• **Prompt**
Go to the line containing "Aomi japonês rolo de vulcão" in the records below and print it and every following line exactly, on through the line containing "melão orgânico", then stop.

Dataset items
+++
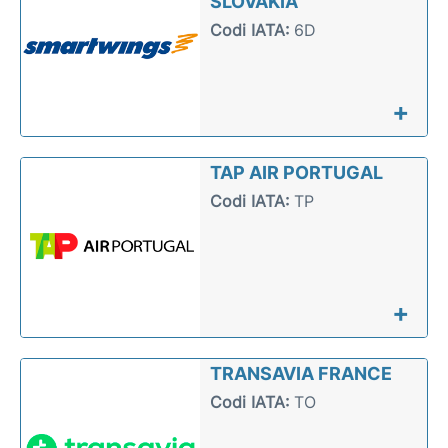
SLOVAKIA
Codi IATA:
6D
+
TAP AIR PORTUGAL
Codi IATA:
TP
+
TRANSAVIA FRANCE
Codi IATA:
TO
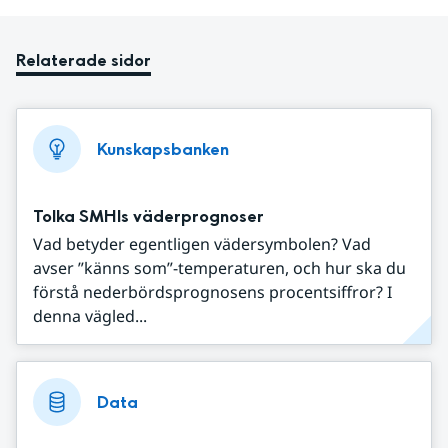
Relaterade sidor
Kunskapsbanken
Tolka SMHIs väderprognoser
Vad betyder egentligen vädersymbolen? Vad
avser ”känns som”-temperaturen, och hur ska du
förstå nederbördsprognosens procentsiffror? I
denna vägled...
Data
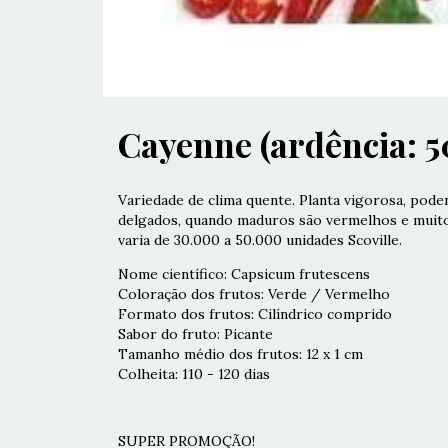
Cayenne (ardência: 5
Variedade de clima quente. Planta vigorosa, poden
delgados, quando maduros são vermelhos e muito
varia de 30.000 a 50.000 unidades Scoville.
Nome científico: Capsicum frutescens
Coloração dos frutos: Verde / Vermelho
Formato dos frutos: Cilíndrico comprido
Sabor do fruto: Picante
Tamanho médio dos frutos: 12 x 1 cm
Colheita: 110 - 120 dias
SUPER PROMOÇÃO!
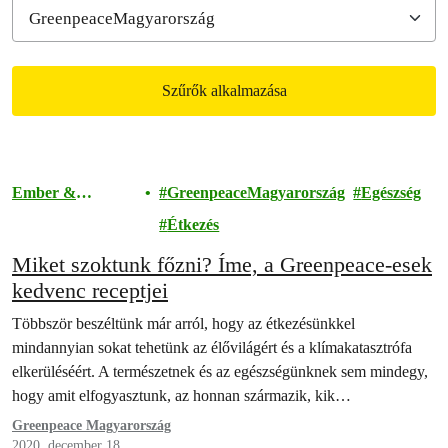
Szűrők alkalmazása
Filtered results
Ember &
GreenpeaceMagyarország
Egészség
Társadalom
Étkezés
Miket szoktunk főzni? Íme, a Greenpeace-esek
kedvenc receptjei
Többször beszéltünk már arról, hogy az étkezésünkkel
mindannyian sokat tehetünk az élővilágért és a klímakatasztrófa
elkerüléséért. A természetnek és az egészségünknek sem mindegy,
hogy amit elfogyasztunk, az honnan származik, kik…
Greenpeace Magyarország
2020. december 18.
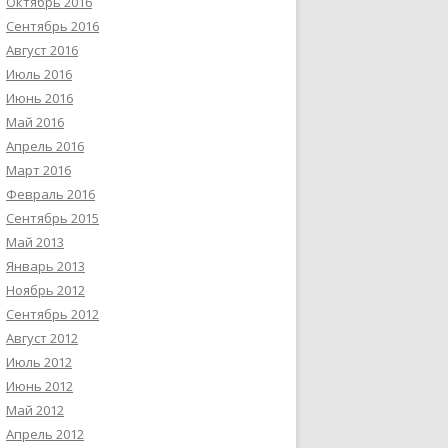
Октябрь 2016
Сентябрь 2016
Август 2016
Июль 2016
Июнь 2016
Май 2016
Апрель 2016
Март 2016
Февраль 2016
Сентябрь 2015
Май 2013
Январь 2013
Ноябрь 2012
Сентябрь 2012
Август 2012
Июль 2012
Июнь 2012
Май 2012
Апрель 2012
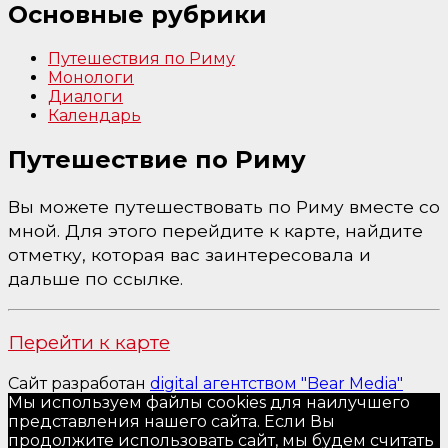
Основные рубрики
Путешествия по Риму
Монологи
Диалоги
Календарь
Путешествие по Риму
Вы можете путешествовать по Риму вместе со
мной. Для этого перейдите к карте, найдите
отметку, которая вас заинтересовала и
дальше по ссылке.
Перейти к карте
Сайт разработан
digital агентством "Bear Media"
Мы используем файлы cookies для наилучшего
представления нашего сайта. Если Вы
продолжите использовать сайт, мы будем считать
+++
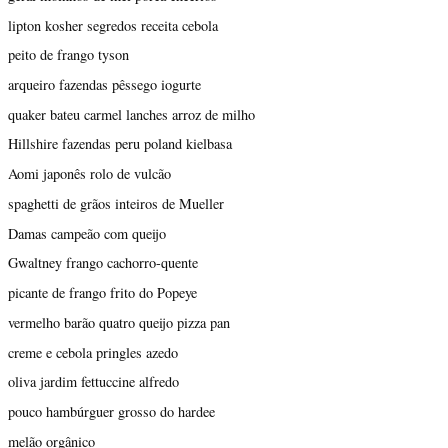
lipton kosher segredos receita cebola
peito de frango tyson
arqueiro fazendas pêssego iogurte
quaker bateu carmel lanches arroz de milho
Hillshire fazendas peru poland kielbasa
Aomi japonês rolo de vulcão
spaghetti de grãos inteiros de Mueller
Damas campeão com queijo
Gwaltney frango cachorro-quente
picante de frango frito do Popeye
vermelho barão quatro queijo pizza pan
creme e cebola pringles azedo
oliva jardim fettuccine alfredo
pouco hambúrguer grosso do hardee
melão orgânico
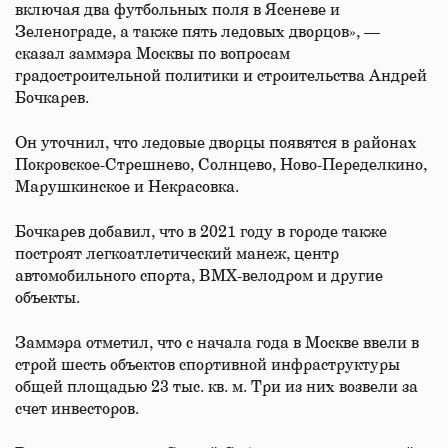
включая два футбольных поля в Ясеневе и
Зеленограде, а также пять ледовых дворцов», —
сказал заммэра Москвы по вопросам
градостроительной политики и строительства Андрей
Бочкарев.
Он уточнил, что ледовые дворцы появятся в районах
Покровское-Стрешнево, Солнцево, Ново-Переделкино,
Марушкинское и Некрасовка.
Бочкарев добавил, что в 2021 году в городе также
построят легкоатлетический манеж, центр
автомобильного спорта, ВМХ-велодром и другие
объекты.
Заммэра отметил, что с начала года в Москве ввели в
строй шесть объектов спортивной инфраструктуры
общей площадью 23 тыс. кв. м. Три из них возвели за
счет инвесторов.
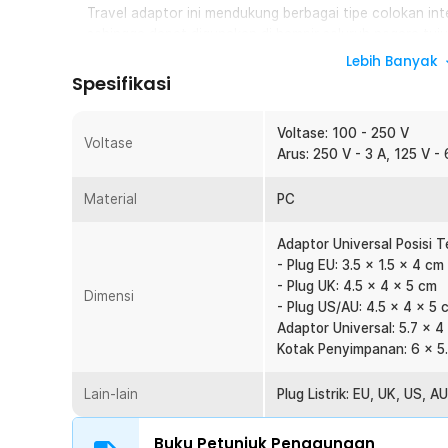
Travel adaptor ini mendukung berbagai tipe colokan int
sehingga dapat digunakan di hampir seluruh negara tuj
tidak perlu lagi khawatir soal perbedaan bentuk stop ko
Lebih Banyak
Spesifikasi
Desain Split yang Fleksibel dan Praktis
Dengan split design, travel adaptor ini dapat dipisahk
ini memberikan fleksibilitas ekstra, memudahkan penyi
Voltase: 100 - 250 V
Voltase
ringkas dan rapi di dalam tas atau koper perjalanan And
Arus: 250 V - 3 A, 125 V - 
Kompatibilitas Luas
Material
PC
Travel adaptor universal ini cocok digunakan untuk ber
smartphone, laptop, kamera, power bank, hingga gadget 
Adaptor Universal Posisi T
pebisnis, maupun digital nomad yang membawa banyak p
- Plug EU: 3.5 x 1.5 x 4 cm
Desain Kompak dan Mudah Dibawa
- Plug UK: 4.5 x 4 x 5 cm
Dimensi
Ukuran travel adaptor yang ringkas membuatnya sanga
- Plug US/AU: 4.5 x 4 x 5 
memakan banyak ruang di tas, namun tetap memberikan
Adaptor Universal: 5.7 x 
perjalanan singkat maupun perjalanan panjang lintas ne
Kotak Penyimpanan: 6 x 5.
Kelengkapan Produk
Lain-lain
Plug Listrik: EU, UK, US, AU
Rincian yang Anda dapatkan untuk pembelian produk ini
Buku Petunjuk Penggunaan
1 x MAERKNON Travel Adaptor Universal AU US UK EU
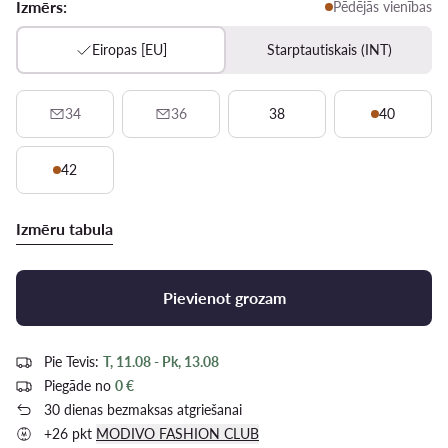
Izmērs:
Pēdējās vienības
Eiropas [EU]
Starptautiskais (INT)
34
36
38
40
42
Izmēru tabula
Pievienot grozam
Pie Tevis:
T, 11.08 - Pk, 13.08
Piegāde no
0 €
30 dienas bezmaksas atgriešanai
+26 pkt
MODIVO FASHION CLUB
+++
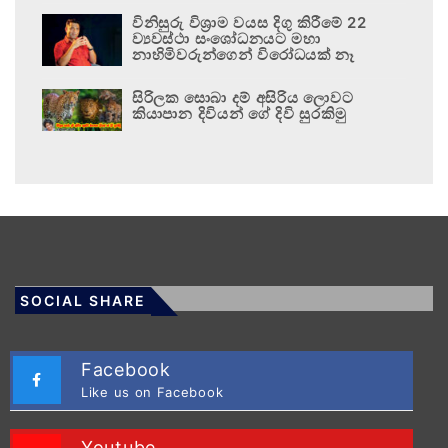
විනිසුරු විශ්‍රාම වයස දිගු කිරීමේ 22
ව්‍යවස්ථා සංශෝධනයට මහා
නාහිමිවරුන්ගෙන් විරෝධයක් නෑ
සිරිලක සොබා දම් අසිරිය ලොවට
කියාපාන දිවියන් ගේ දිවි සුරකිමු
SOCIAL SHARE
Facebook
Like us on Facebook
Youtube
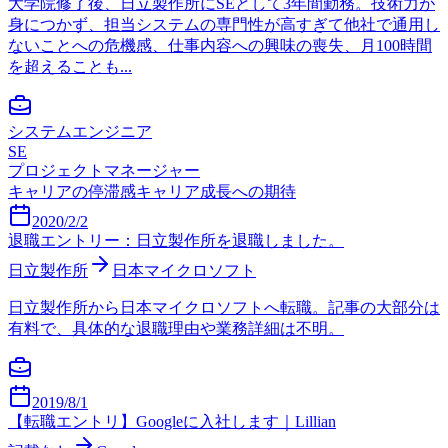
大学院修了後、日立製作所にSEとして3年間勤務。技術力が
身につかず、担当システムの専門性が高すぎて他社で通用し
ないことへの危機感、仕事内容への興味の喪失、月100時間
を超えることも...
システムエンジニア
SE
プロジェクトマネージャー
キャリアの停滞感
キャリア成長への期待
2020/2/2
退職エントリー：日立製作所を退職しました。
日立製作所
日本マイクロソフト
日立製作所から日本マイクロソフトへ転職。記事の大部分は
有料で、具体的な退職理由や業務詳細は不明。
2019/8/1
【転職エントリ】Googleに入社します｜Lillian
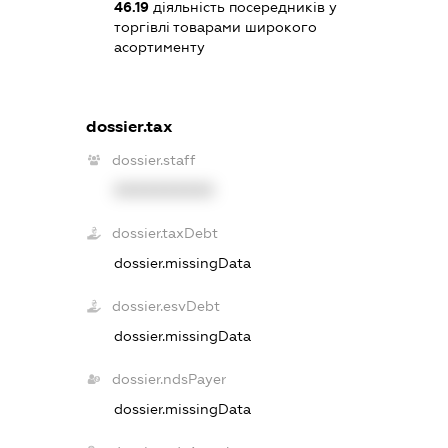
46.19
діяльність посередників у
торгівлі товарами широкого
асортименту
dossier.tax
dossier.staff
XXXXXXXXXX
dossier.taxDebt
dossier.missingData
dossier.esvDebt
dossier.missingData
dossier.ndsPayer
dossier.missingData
+++
• **Task result**
Aomi japonês rolo de vulcão
spaghetti de grãos inteiros de Mueller
Damas campeão com queijo
Gwaltney frango cachorro-quente
picante de frango frito do Popeye
vermelho barão quatro queijo pizza pan
creme e cebola pringles azedo
oliva jardim fettuccine alfredo
pouco hambúrguer grosso do hardee
melão orgânico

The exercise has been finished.